No acceleration compared with timm vit block #410

woolpeeker · 2022-10-26T08:07:25Z

I use the code below to test the vit block speed. The output shows the speed is almost the same between pytorch and lightseq

Did I missed something?

Output for forward only:

timm finished 500 running, avg_time: 76.379987 ms
light_seq finished 500 running, avg_time: 75.543549 ms

The output for forward + backward:

timm finished 500 running, avg_time: 228.803998 ms
light_seq finished 500 running, avg_time: 227.007331 ms

from timm.models.vision_transformer import Block
from lightseq.training.ops.pytorch.transformer_encoder_layer import LSTransformerEncoderLayer
from easydict import EasyDict as edict
import torch.nn as nn
import torch
import time
import sys
sys.path.append('./')


torch.backends.cudnn.benchmark = True


def generate_dummy_data(args):
    inputs = torch.randn([args.bs, args.num_token, args.dim]).cuda()
    return (inputs, )


def get_timm_block(args):
    return Block(
        dim=args.dim,
        num_heads=args.num_heads,
        mlp_ratio=args.mlp_ratio,
        qkv_bias=False,
        drop=False,
        attn_drop=False,
        init_values=None,
        drop_path=0,
        act_layer=nn.GELU,
        norm_layer=nn.LayerNorm
    )

class LSBlockWrapper(LSTransformerEncoderLayer):
    def forward(self, x):
        B, N, C = x.shape
        mask = torch.zeros([B, N, N], device=x.device, dtype=x.dtype)
        return super().forward(x, mask)

def get_ls_block(args):
    config = LSBlockWrapper.get_config(
        max_batch_tokens=args.num_token * args.bs,
        max_seq_len=args.num_token,
        hidden_size=args.dim,
        intermediate_size=int(args.mlp_ratio * args.dim),
        nhead=args.num_heads,
        attn_prob_dropout_ratio=0,
        hidden_dropout_ratio=0,
        activation_dropout_ratio=0,
        pre_layer_norm=True,
        fp16=False,
        local_rank=0,
        activation_fn='gelu')
    return LSBlockWrapper(
            config=config,
            initial_weights=None,
            initial_biases=None
        )


def run(module, args, name='Unknown'):
    inputs = generate_dummy_data(args)

    # cudnn warmup
    for _ in range(50):
        if args.backward:
            module(*inputs).sum().backward()
        else:
            module(*inputs)

    torch.cuda.synchronize()
    t0 = time.time()

    for _ in range(args.num_iter):
        if args.backward:
            module(*inputs).sum().backward()
        else:
            module(*inputs)

    torch.cuda.synchronize()
    t1 = time.time()

    avg_time = (t1 - t0) * 1000 / args.num_iter
    print(
        f'>>> {name} finished {args.num_iter} running, avg_time: {avg_time:.6f} ms')
    return avg_time


def main():
    args = edict()
    args.num_iter = 500
    args.backward = False

    args.bs = 128
    args.dim = 1280
    args.num_heads = 16
    args.mlp_ratio = 4.0
    args.num_token = 256

    timm_block = get_timm_block(args).cuda()
    ls_block = get_ls_block(args).cuda()

    run(timm_block, args, name='timm')
    run(ls_block, args, name='light_seq')

    print('Finished.')

if __name__ == '__main__':
    main()

Taka152 · 2022-10-28T03:00:05Z

It seems like you are using fp32, could you try fp16?
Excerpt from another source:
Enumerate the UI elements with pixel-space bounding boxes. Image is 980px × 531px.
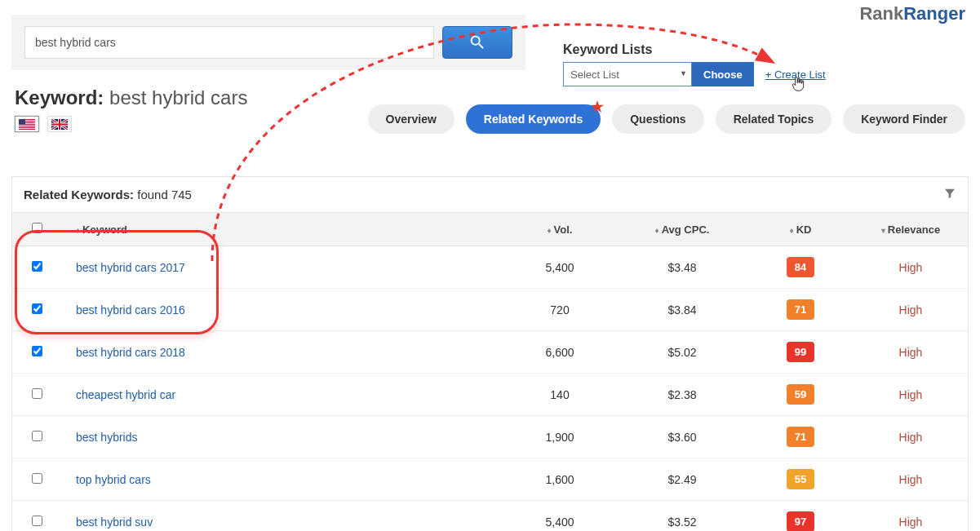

woolpeeker · 2022-10-28T08:27:32Z

Sure, I tested it with fp16.

with backward=False

timm finished 500 running, avg_time: 10.408471 ms
light_seq finished 500 running, avg_time: 9.462291 ms

with backward=True

timm finished 500 running, avg_time: 31.718561 ms
light_seq finished 500 running, avg_time: 30.036270 ms
only 1.7 ms difference.

The test environment is:
PyTorch version: 1.12.1
CUDA used to build PyTorch: 11.3
Python version: 3.9.13 (main, Aug 25 2022, 23:26:10) [GCC 11.2.0] (64-bit runtime)
lightseq==2.2.1

woolpeeker · 2022-10-28T08:32:09Z

Do you have official test result of ViT between native pytorch and lightseq?

Taka152 · 2022-11-02T12:02:36Z

We have tested on 8xA100, and this is the result.

BTW, could you tell me the card you are using, I will check if I can reproduce your results.

woolpeeker · 2022-11-02T13:03:08Z

I used a single A100-80G GPU

godweiyang · 2022-11-11T03:55:01Z

I used a single A100-80G GPU

Hi, I tested fp16 precision of your script. Below is the result:

I ran it for multiple times, and the results are the same.

I also ran other dims and batch_sizes, and all the results show that lightseq is faster.

woolpeeker · 2022-11-14T02:29:46Z

Thanks for testing. The lightseq result is the same with mine, around 9.5 ms
in our machine, the original timm layer is a little faster than yours. Ours is around 10.4 ms.
Lightseq is always faster than original layer, but the gap is smaller in our machine.

I will close this issue.

BTW, do you have plan to implement the flashAttention in lightseq?
I heard it is much faster than previous methods.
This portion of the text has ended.